» **Instructions to follow**: Below are the records; restate all of them exactly.

Start of Block

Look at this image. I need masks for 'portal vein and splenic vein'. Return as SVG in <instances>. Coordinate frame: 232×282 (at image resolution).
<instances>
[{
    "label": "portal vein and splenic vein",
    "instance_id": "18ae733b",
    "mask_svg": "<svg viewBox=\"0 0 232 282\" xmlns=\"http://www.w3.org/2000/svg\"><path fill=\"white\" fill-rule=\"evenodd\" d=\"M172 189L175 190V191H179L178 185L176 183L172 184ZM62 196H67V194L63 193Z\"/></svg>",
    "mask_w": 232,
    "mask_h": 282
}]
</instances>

End of Block

» **Answer to the problem**:
Look at this image. I need masks for 'portal vein and splenic vein'. Return as SVG in <instances>. Coordinate frame: 232×282 (at image resolution).
<instances>
[{
    "label": "portal vein and splenic vein",
    "instance_id": "18ae733b",
    "mask_svg": "<svg viewBox=\"0 0 232 282\" xmlns=\"http://www.w3.org/2000/svg\"><path fill=\"white\" fill-rule=\"evenodd\" d=\"M172 189L175 190V191H179L178 185L176 183L172 184ZM62 196H67V194L63 193Z\"/></svg>",
    "mask_w": 232,
    "mask_h": 282
}]
</instances>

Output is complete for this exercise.